Segment Open
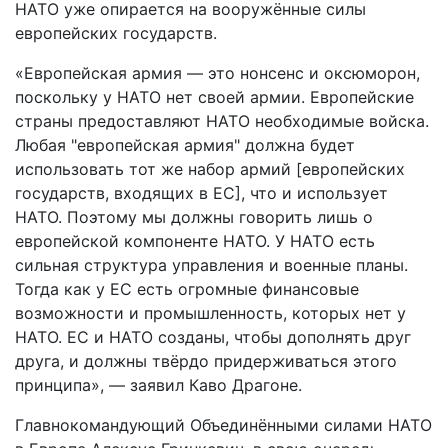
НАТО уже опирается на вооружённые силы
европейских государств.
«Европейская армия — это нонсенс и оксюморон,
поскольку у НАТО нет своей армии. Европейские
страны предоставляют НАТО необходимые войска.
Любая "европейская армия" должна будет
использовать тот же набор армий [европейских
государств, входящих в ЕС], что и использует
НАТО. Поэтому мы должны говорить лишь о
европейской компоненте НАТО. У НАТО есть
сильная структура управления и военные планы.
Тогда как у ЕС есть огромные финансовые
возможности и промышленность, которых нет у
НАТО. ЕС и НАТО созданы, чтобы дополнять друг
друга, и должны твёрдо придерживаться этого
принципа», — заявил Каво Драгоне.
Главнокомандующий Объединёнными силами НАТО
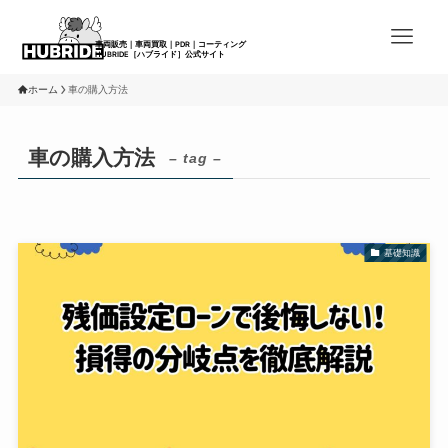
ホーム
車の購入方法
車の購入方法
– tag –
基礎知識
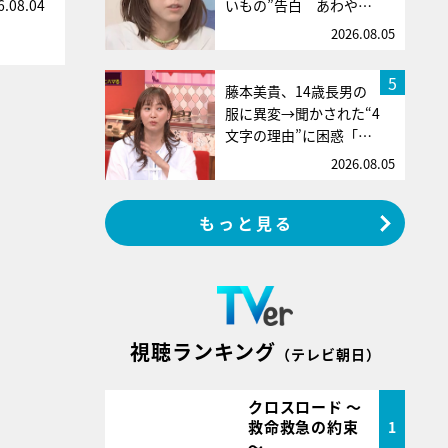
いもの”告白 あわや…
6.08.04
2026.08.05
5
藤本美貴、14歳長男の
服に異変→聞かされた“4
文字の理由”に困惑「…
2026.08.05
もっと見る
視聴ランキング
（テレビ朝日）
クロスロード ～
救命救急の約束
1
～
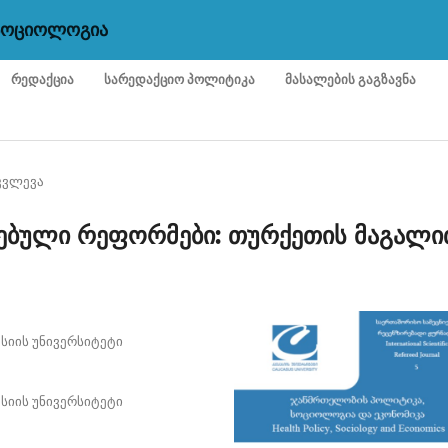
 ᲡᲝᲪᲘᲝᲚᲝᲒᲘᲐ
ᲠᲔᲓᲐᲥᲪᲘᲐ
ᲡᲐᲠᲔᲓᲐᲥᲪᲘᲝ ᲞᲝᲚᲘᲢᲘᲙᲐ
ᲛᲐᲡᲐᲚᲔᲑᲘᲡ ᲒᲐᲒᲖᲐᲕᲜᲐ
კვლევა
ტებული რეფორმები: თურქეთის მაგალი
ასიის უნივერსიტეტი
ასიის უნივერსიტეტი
Segment Closed
Segment Open
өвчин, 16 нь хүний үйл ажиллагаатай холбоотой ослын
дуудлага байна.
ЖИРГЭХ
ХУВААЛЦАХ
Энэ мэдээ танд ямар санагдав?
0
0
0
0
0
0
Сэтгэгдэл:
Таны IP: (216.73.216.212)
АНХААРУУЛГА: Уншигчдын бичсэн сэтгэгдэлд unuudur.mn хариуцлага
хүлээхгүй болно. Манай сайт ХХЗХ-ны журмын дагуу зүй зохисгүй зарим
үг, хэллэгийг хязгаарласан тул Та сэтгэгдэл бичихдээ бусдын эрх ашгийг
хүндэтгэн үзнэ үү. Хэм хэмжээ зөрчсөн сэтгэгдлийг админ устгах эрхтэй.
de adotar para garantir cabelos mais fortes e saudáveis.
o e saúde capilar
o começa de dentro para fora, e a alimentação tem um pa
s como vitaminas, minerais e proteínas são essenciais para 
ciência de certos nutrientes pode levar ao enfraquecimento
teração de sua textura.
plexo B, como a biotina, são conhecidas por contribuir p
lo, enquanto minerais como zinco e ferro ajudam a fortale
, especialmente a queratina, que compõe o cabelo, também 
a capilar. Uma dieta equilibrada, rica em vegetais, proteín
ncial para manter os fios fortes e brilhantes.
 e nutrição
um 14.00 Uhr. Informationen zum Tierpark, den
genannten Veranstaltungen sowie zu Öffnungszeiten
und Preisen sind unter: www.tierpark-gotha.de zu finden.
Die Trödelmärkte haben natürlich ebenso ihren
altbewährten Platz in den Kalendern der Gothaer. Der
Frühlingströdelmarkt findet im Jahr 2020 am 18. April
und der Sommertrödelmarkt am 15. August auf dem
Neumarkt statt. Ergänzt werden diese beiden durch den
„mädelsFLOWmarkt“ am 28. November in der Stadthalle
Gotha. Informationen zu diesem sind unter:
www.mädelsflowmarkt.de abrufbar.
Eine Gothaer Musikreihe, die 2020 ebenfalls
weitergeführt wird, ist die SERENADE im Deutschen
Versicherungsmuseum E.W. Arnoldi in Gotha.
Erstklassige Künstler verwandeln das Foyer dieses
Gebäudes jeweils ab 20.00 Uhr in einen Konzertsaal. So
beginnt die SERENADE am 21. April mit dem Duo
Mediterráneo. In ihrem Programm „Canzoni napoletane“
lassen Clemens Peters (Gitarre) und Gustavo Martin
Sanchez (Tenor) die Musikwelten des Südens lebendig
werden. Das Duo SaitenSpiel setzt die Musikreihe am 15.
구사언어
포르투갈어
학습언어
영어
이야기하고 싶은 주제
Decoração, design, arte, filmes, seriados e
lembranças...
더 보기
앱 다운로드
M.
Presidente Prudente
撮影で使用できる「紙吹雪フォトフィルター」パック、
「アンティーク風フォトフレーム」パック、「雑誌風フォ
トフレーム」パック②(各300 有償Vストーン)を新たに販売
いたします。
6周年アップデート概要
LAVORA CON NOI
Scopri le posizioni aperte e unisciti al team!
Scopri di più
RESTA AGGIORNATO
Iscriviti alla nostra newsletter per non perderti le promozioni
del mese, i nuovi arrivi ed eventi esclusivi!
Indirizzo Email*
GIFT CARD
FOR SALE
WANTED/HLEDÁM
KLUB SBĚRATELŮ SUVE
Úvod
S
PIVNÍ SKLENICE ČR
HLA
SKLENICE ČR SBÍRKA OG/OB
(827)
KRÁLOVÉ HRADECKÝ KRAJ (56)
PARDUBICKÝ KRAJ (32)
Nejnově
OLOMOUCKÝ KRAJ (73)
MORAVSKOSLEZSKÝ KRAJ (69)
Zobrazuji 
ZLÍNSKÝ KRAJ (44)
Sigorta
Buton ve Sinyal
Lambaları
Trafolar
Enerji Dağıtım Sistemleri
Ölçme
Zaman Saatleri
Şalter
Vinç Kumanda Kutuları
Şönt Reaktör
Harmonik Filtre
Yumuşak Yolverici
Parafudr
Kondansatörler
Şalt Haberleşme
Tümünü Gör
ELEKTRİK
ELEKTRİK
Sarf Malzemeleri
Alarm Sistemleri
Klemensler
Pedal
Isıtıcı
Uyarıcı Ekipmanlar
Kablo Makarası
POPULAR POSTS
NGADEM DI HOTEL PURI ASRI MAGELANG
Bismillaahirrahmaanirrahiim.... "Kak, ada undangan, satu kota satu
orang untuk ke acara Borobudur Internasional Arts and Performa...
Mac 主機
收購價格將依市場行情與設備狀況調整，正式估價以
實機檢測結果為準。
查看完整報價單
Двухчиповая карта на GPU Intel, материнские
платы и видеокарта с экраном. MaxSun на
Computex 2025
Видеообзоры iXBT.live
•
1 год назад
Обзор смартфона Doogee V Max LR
Segment Closed
Problem requirements :: Take the stretch of lines above from the one containing "WANTED/HLEDÁM" through the one containing "Sarf Malzemeleri" and repeat it exactly, adding no other line.

Written reply ::
WANTED/HLEDÁM
KLUB SBĚRATELŮ SUVE
Úvod
S
PIVNÍ SKLENICE ČR
HLA
SKLENICE ČR SBÍRKA OG/OB
(827)
KRÁLOVÉ HRADECKÝ KRAJ (56)
PARDUBICKÝ KRAJ (32)
Nejnově
OLOMOUCKÝ KRAJ (73)
MORAVSKOSLEZSKÝ KRAJ (69)
Zobrazuji 
ZLÍNSKÝ KRAJ (44)
Sigorta
Buton ve Sinyal
Lambaları
Trafolar
Enerji Dağıtım Sistemleri
Ölçme
Zaman Saatleri
Şalter
Vinç Kumanda Kutuları
Şönt Reaktör
Harmonik Filtre
Yumuşak Yolverici
Parafudr
Kondansatörler
Şalt Haberleşme
Tümünü Gör
ELEKTRİK
ELEKTRİK
Sarf Malzemeleri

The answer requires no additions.